The Big Dig: Whitefriars
At the beginning of the twenty-first century, construction of Canterbury’s Whitefriars shopping centre required a programme of urban archaeological excavation on an unprecedented scale. The excavation produced evidence of Canterbury’s past stretching back to prehistory. A number of significant Roman finds were made, including tessellated pavements and mosaic floors, and a metalled track way. A series of irregular burials within the city walls are perhaps those of victims of an epidemic at the very end of the Roman period. Some of the finds can be seen in this case.

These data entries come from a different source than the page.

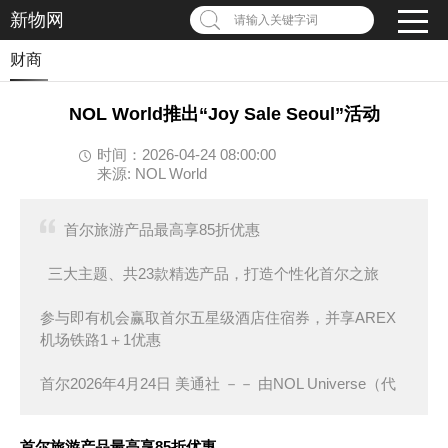
新物网
请输入关键字词
财商
NOL World推出“Joy Sale Seoul”活动
时间：2026-04-24 08:00:00
来源: NOL World
首尔旅游产品最高享85折优惠
三大主题、共23款精选产品，打造个性化首尔之旅
参与即有机会赢取首尔五星级酒店住宿券，并享AREX
机场铁路1＋1优惠
首尔2026年4月24日 美通社 －－ 由NOL Universe（代
首尔旅游
产
品最高享
85折
优
惠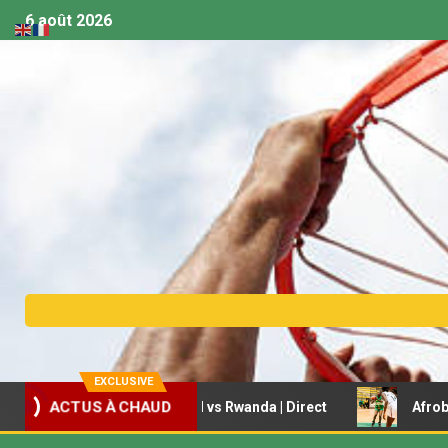
6 août 2026
EXCLUSIVE
ACTUS À CHAUD
asket U18 – Sénégal vs Rwanda | Direct
Afrobasket fémi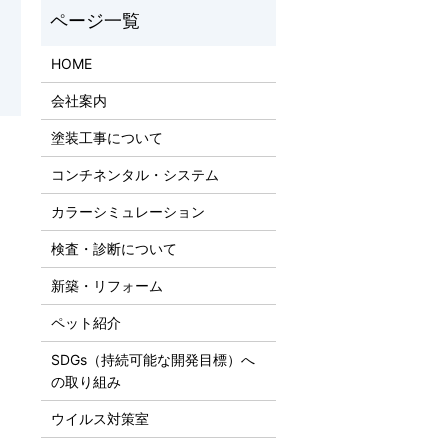
HOME
会社案内
塗装工事について
コンチネンタル・システム
カラーシミュレーション
検査・診断について
新築・リフォーム
ペット紹介
SDGs（持続可能な開発目標）へ
の取り組み
ウイルス対策室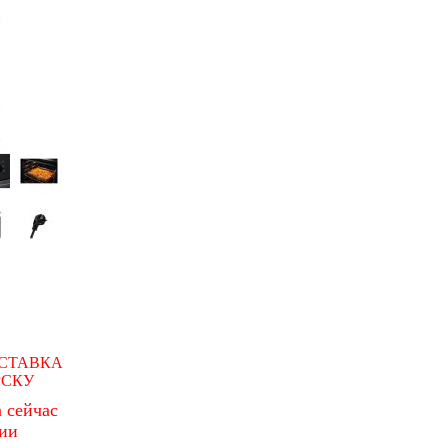
СТАВКА
РСКУ
 сейчас
чии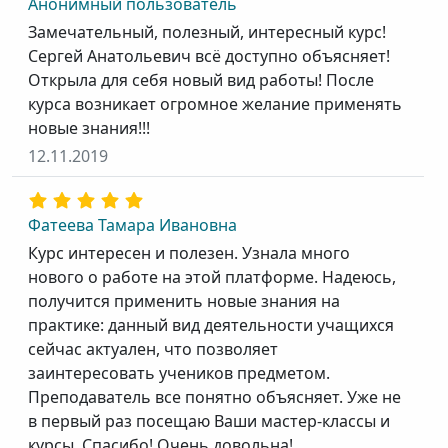
Анонимный пользователь
Замечательный, полезный, интересный курс!
Сергей Анатольевич всё доступно объясняет!
Открыла для себя новый вид работы! После
курса возникает огромное желание применять
новые знания!!!
12.11.2019
Фатеева Тамара Ивановна
Курс интересен и полезен. Узнала много
нового о работе на этой платформе. Надеюсь,
получится применить новые знания на
практике: данный вид деятельности учащихся
сейчас актуален, что позволяет
заинтересовать учеников предметом.
Преподаватель все понятно объясняет. Уже не
в первый раз посещаю Ваши мастер-классы и
курсы. Спасибо! Очень довольна!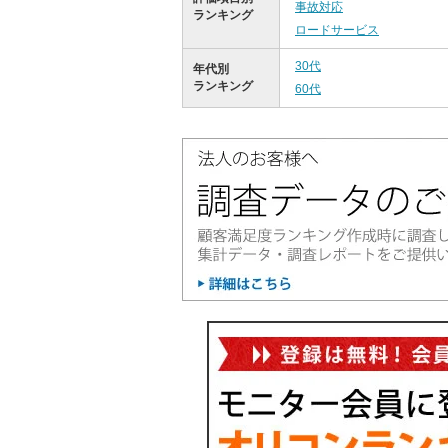
事故対応
ランキング
ロードサービス
30代
年代別
ランキング
60代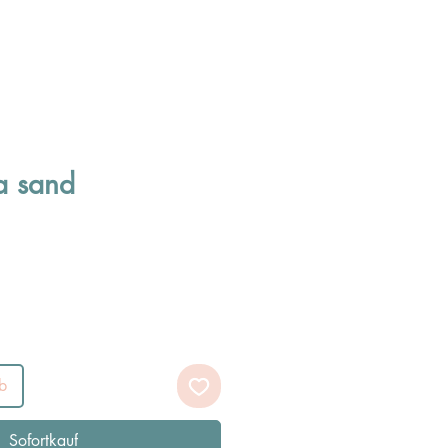
ia sand
b
Sofortkauf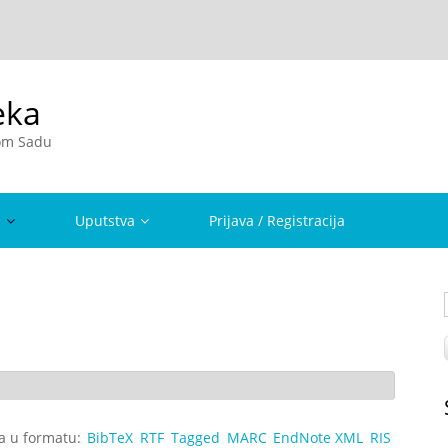
eka
vom Sadu
a
Uputstva
Prijava / Registracija
ta u formatu:
BibTeX
RTF
Tagged
MARC
EndNote XML
RIS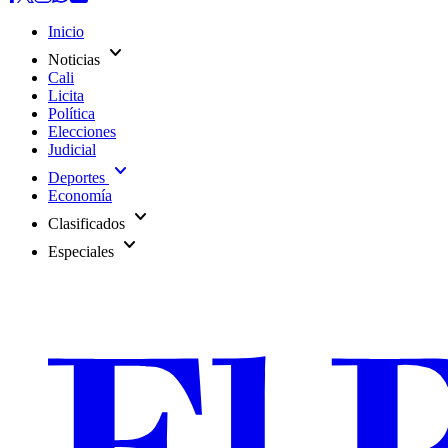
Inicio
expand_more
Noticias
Cali
Licita
Política
Elecciones
Judicial
expand_more
Deportes
Economía
expand_more
Clasificados
expand_more
Especiales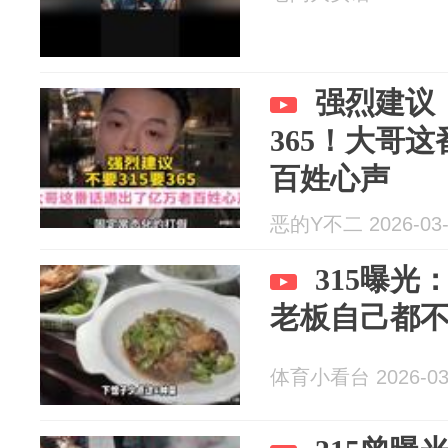
强烈建议：
365！大哥
百姓心声
恶的Y不二 2026-03-
315曝
老板自己都不
体育小看台 2026-03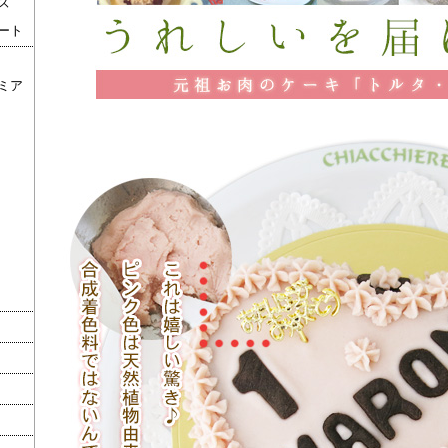
ズ
ート
ミア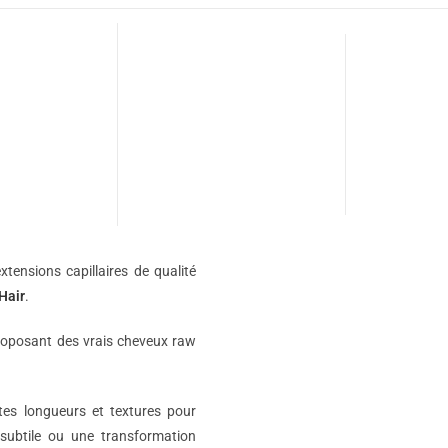
xtensions capillaires de qualité
Hair
.
roposant des vrais cheveux raw
ntes longueurs et textures pour
subtile ou une transformation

Work to analyse the results of the dig is now drawing towards a close, and a series of books detailing the findings will be published soon. This remains the largest project ever undertaken by CAT and brought the Trust’s work to the nation’s attention through a series of television documentaries and associated community and art projects. When you take a walk through Whitefriars today, look for the archaeological site plans inscribed in the pavements.
The Marlowe Theatre
In 2009 the Trust undertook several excavations ahead of the construction of the new Marlowe Theatre. One of these, in the area now underneath the western side of the theatre, revealed the masonry remains of a Roman town house, with under-floor heating. The site was very difficult to excavate as it was at the level of the water table. Pumps were used during the dig, but at night when they were turned off the site would flood to a depth of three feet. Despite these challenges, five rooms of what must have been a very large house were identified. It had not previously been thought that such high-status houses existed in this area of the Roman city. One benefit of the waterlogged conditions was the remarkable preservation of a large timber door threshold, which was found in its original position. The timber was so large it had to be removed by crane. It is a unique survival for Roman Canterbury, and such finds are very rare elsewhere; hopefully it will be possible to display in the future. A few of the smaller finds can be seen in the case.
Archaeological investigations ahead of the redevelopment of St Mildred’s Tannery began in 1999 and continued for more than a decade alongside the construction programme. At 3.5 hectares, the site was nearly as large in area as Whitefriars. However, because most of the proposed housing did not include cellars or other underground structures, a very different archaeological strategy for this site was adopted. This sought to minimise damage to the remains by careful design, aiming to preserve them where they lie rather than staging large-scale excavations. As a result, most of the archaeology at the Tannery survives to this day, underneath the houses that now stand on the site, all of which rest on concrete piles. The archaeological work carried out focussed on the small holes for those piles, plus numerous service and drainage trenches. Nonetheless, some significant structures and deposits were identified, including a Roman aisled building, and many finds were recovered. A small selection is displayed.